Testing PySpark#
This guide is a reference for writing robust tests for PySpark code.
To view the docs for PySpark test utils, see here.
Build a PySpark Application#
Here is an example for how to start a PySpark application. Feel free to skip to the next section, “Testing your PySpark Application,” if you already have an application you’re ready to test.
First, start your Spark Session.
[3]:
from pyspark.sql import SparkSession
from pyspark.sql.functions import col
# Create a SparkSession
spark = SparkSession.builder.appName("Testing PySpark Example").getOrCreate()
Next, create a DataFrame.
[5]:
sample_data = [{"name": "John D.", "age": 30},
{"name": "Alice G.", "age": 25},
{"name": "Bob T.", "age": 35},
{"name": "Eve A.", "age": 28}]
df = spark.createDataFrame(sample_data)
Now, let’s define and apply a transformation function to our DataFrame.
[7]:
from pyspark.sql.functions import col, regexp_replace
# Remove additional spaces in name
def remove_extra_spaces(df, column_name):
# Remove extra spaces from the specified column
df_transformed = df.withColumn(column_name, regexp_replace(col(column_name), "\\s+", " "))
return df_transformed
transformed_df = remove_extra_spaces(df, "name")
transformed_df.show()
+---+--------+
|age| name|
+---+--------+
| 30| John D.|
| 25|Alice G.|
| 35| Bob T.|
| 28| Eve A.|
+---+--------+
Testing your PySpark Application#
Now let’s test our PySpark transformation function.
One option is to simply eyeball the resulting DataFrame.
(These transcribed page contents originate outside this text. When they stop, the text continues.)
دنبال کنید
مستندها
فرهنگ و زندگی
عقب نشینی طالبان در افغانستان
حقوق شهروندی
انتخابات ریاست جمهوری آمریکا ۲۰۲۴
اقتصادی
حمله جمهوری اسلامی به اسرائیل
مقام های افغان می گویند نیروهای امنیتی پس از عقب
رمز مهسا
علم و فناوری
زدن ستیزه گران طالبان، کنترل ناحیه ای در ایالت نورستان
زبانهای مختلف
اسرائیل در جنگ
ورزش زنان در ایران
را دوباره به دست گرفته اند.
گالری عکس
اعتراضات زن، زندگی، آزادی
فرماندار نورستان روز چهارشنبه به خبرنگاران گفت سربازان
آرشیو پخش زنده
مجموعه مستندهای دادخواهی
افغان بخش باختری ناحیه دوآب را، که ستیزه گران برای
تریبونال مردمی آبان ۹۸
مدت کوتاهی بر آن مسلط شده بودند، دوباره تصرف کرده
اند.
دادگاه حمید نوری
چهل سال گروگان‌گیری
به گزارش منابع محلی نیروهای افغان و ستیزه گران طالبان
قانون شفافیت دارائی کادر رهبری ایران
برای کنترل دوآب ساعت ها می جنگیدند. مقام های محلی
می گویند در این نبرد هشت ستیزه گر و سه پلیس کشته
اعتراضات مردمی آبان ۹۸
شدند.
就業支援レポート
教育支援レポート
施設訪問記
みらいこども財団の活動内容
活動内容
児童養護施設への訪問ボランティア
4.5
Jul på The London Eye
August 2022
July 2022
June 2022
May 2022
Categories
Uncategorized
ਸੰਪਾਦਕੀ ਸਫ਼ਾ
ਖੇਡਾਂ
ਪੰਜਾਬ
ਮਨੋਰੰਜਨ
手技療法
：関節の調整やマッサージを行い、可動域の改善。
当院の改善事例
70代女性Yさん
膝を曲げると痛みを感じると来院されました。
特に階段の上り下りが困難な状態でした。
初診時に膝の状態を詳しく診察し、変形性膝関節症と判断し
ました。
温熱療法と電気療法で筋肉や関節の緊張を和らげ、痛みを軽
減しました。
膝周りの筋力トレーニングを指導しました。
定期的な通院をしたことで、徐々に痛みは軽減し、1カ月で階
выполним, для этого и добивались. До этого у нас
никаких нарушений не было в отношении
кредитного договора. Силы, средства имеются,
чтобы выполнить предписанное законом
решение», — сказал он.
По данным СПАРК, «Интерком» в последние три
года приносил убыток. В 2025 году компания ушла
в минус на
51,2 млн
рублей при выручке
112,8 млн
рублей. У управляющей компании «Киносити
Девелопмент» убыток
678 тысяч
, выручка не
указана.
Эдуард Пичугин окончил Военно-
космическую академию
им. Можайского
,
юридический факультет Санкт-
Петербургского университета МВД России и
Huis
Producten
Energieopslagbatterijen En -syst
However, this can be impractical for large DataFrame or input sizes.
A better way is to write tests. Here are some examples of how we can test our code. The examples below apply for Spark 3.5 and above versions.
Note that these examples are not exhaustive, as there are many other test framework alternatives which you can use instead of unittest
or pytest
. The built-in PySpark testing util functions are standalone, meaning they can be compatible with any test framework or CI test pipeline.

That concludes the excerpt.